A) Cost of Equity = dividend/ share price = 0.09 /1.5 = 6%
Cost of debt = cost of debt before tax ( 1- tax rate) = 3(1-.20)= 3*.80 = after tax cost of debt is = 2.4
WACC = Total portfolio incude 5 million equity shares and 5000 bond so 5005000
Cost of equity weight = .99 and cost of debt weight = 1%
WACC = .99*6+.01*2.4= 5.964
B) Calculating operating cash flows
Year 1 = 160000 Year 2 = 180000 Year 3 = 200000
Variable cost 20% of sales, Machine maintenance is $10000 per year and dep is Machine cost-salvage value/ no.of years
So depreciation is = $300000-60000/3 = 80000
Operating cash flow formula = sales- variable cost-maintanance cost-depreciation
Year 1 = 160000-32000-10000-80000= 38000
Year 2 = 180000-36000-10000-80000=54000
Year 3 = 200000-40000-10000-80000= 70000
C) So The operating cash flow is compounded 3 years is =38000+54000+70000=162000
After paying corporate tax it will be free cash flow for the equity shareholders
= 162000-20% = 129600
D) Now we are working in full capacity, if we are accepted a new order we have to buy new machinery and use it.

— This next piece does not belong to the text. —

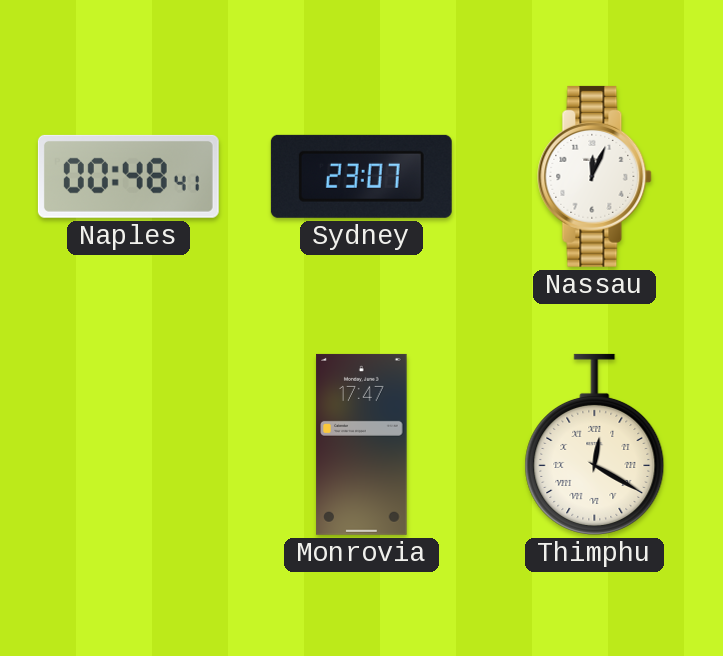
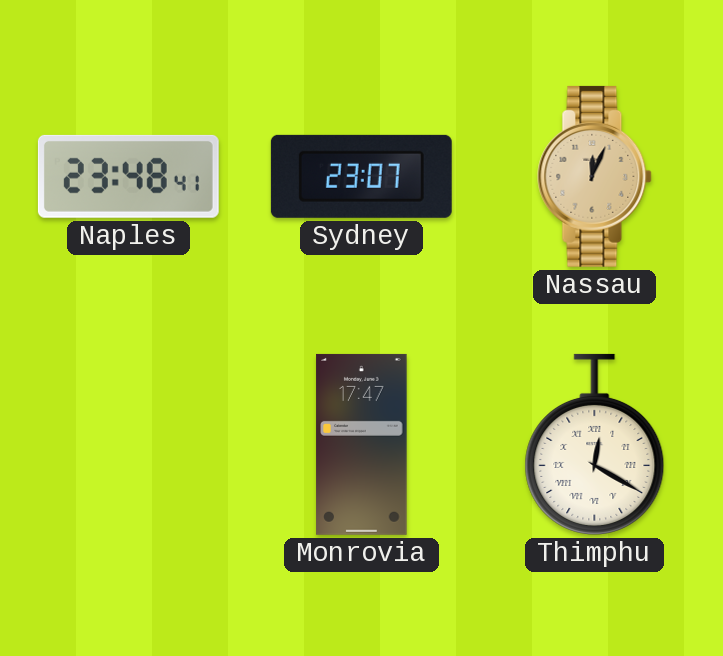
Naples: 00:48 -> 23:48
Nassau dial: white -> champagne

It cost net 240000 for machinery alone and consume 10000 for machine maintenance. We already find a conclusion that only 162000 making profit by the way of getting production in a new machine, so considering net factor it would be loss for the company so not accepting new order and follow the current production method is good for the company.